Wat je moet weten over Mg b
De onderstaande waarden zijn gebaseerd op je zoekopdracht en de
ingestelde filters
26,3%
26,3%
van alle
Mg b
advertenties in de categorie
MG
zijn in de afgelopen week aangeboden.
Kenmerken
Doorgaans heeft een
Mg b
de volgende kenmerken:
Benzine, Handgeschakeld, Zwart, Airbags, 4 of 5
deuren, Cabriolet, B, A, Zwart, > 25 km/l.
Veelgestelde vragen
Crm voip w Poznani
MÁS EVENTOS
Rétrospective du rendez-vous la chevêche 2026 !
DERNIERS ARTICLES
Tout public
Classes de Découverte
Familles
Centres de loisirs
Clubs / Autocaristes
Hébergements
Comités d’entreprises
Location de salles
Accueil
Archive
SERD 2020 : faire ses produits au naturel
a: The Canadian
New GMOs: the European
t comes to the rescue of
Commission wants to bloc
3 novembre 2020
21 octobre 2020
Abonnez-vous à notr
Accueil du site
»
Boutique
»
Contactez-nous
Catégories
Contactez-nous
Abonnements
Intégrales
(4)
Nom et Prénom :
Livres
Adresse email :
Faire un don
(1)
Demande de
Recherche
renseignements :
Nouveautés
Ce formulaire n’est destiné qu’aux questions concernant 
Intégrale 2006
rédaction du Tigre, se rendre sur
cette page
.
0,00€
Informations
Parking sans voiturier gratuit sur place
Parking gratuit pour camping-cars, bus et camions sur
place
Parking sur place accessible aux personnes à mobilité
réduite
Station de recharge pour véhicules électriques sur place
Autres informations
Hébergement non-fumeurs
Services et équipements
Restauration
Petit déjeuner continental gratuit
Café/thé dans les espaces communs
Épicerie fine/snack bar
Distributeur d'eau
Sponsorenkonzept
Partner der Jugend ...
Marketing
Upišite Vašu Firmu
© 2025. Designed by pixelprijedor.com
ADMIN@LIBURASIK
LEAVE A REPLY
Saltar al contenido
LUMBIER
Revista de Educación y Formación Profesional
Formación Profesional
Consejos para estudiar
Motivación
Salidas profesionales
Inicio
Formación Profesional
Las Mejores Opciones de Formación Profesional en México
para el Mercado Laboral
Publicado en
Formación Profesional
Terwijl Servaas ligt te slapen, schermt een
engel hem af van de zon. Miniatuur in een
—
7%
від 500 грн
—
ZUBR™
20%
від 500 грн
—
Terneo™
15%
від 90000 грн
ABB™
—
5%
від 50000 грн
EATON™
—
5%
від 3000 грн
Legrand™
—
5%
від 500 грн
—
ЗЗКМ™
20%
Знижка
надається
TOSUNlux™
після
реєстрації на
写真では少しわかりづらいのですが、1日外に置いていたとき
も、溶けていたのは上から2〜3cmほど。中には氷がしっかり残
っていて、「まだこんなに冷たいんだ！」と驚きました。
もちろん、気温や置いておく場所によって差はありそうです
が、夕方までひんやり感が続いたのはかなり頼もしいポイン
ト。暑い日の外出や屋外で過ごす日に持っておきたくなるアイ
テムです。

####

- _Work request_
From the first line to the last, write out the data exactly.

- _Answer box_
Wat je moet weten over Mg b
De onderstaande waarden zijn gebaseerd op je zoekopdracht en de
ingestelde filters
26,3%
26,3%
van alle
Mg b
advertenties in de categorie
MG
zijn in de afgelopen week aangeboden.
Kenmerken
Doorgaans heeft een
Mg b
de volgende kenmerken:
Benzine, Handgeschakeld, Zwart, Airbags, 4 of 5
deuren, Cabriolet, B, A, Zwart, > 25 km/l.
Veelgestelde vragen
Crm voip w Poznani
MÁS EVENTOS
Rétrospective du rendez-vous la chevêche 2026 !
DERNIERS ARTICLES
Tout public
Classes de Découverte
Familles
Centres de loisirs
Clubs / Autocaristes
Hébergements
Comités d’entreprises
Location de salles
Accueil
Archive
SERD 2020 : faire ses produits au naturel
a: The Canadian
New GMOs: the European
t comes to the rescue of
Commission wants to bloc
3 novembre 2020
21 octobre 2020
Abonnez-vous à notr
Accueil du site
»
Boutique
»
Contactez-nous
Catégories
Contactez-nous
Abonnements
Intégrales
(4)
Nom et Prénom :
Livres
Adresse email :
Faire un don
(1)
Demande de
Recherche
renseignements :
Nouveautés
Ce formulaire n’est destiné qu’aux questions concernant 
Intégrale 2006
rédaction du Tigre, se rendre sur
cette page
.
0,00€
Informations
Parking sans voiturier gratuit sur place
Parking gratuit pour camping-cars, bus et camions sur
place
Parking sur place accessible aux personnes à mobilité
réduite
Station de recharge pour véhicules électriques sur place
Autres informations
Hébergement non-fumeurs
Services et équipements
Restauration
Petit déjeuner continental gratuit
Café/thé dans les espaces communs
Épicerie fine/snack bar
Distributeur d'eau
Sponsorenkonzept
Partner der Jugend ...
Marketing
Upišite Vašu Firmu
© 2025. Designed by pixelprijedor.com
ADMIN@LIBURASIK
LEAVE A REPLY
Saltar al contenido
LUMBIER
Revista de Educación y Formación Profesional
Formación Profesional
Consejos para estudiar
Motivación
Salidas profesionales
Inicio
Formación Profesional
Las Mejores Opciones de Formación Profesional en México
para el Mercado Laboral
Publicado en
Formación Profesional
Terwijl Servaas ligt te slapen, schermt een
engel hem af van de zon. Miniatuur in een
—
7%
від 500 грн
—
ZUBR™
20%
від 500 грн
—
Terneo™
15%
від 90000 грн
ABB™
—
5%
від 50000 грн
EATON™
—
5%
від 3000 грн
Legrand™
—
5%
від 500 грн
—
ЗЗКМ™
20%
Знижка
надається
TOSUNlux™
після
реєстрації на
写真では少しわかりづらいのですが、1日外に置いていたとき
も、溶けていたのは上から2〜3cmほど。中には氷がしっかり残
っていて、「まだこんなに冷たいんだ！」と驚きました。
もちろん、気温や置いておく場所によって差はありそうです
が、夕方までひんやり感が続いたのはかなり頼もしいポイン
ト。暑い日の外出や屋外で過ごす日に持っておきたくなるアイ
テムです。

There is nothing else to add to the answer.